The most important part of any financial analysis is to come to an independent value for the stock and compare this to the market price. There are three primary valuation techniques:
- The first, and arguably most fundamental, technique is to estimate a company’s future cash flows and discount them back to the future at an estimated discount rate. This is generally referred to as a discounted cash flow analysis.
- The second is called relative value, where the fundamentalmetrics and valuation ratios (price-to-sales, price-to-earnings, P/E to growth, etc.) are compared to competitors. Another comparison analysis is to look at what other rivals have been bought out for or the price paid for an acquisition.
- The third and last technique is to look at book value and try to estimate what a company might be worth if broken up or liquidated. A book value analysis is especially insightful for financial sector stocks, for instance.
This section can be part of the bull/bear story in the investment thesis, but is meant to detail key factors that may derail either a bullish or bearish stance. The loss of patent protection for a blockbuster drug for a pharmaceutical company is a great example of a factor that can weigh heavily on the valuation for its underlying stock. Other considerations include the sector in which the firm operates. For example, the technology industry is marked by short product life cycles, which can make it hard for a firm to keep its edge following a successful product release.
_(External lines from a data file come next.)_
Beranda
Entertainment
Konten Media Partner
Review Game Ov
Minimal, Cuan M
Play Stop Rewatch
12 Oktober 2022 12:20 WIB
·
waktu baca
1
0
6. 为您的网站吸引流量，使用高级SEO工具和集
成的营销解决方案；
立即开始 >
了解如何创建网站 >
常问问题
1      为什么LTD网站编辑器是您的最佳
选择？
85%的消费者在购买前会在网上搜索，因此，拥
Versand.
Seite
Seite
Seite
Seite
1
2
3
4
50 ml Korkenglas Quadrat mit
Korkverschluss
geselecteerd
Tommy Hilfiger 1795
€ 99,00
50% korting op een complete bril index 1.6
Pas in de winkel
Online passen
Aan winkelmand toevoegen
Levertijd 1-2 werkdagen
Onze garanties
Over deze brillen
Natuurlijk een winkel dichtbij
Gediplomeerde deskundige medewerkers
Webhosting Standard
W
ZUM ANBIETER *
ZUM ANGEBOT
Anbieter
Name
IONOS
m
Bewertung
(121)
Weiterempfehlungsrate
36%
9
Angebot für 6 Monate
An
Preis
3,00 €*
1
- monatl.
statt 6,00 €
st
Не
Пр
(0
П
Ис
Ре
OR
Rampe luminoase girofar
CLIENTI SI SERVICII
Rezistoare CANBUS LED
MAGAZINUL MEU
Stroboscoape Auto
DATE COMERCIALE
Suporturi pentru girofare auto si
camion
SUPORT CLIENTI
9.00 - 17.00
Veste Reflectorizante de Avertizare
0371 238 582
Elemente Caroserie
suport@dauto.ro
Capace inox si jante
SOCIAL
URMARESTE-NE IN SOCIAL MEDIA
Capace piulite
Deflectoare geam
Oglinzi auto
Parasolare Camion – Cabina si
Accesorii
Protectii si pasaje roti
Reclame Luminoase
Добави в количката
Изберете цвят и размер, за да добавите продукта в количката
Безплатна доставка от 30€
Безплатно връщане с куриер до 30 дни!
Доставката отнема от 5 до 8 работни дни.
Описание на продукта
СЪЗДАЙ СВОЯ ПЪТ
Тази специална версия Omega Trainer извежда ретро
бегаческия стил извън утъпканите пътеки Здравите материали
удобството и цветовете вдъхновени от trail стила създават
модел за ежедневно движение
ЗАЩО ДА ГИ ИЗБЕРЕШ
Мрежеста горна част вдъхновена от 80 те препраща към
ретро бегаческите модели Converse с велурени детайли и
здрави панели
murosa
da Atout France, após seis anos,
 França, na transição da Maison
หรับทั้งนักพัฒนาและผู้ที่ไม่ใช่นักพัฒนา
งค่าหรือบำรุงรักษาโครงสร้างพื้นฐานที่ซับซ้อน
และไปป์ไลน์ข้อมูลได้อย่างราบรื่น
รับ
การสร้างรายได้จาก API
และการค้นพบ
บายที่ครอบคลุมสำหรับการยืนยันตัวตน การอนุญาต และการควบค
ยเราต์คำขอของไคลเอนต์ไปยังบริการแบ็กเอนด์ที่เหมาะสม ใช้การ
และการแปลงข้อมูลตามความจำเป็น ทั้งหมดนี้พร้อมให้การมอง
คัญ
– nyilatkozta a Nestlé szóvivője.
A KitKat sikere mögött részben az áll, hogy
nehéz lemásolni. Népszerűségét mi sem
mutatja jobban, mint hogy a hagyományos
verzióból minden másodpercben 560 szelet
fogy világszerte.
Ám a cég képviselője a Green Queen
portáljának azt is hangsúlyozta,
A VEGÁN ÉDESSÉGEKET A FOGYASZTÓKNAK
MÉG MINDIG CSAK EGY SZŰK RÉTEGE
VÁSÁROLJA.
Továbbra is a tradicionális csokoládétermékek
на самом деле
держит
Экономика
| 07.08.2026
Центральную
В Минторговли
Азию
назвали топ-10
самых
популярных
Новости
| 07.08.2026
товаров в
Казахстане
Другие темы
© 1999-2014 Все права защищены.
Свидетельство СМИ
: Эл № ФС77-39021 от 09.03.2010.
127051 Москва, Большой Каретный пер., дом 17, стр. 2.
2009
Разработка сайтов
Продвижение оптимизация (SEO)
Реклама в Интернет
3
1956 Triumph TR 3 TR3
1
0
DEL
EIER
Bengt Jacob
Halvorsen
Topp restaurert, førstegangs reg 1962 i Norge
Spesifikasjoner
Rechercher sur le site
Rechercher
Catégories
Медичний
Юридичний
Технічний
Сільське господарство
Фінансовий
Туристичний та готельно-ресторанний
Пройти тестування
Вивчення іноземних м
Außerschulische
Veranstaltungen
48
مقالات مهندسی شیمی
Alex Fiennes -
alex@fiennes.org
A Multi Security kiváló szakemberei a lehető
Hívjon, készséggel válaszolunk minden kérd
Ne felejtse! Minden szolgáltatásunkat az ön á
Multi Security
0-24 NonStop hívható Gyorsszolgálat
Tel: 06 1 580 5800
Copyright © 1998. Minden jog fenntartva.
The above sections could prove sufficient, but depending on the stones uncovered during a financial analysis, other new sections might be warranted. Sections covering corporate governance, the political environment or nearer-term news flow, might be worthy of a fuller analysis. Basically, anything important that can impact the future value of a stock should exist somewhere within the report.
The Bottom Line
Performance of the underlying company is most certainly to drive the performance of its stock or bonds in the future. Other derivativesecurities, such as futures and options, will also depend on an underlying investment, be it a commodity or a company. Figuring out the key drivers to the performance of a stock and putting it down in writing can be an invaluable endeavor for any investor, regardless of if a formal research report is needed.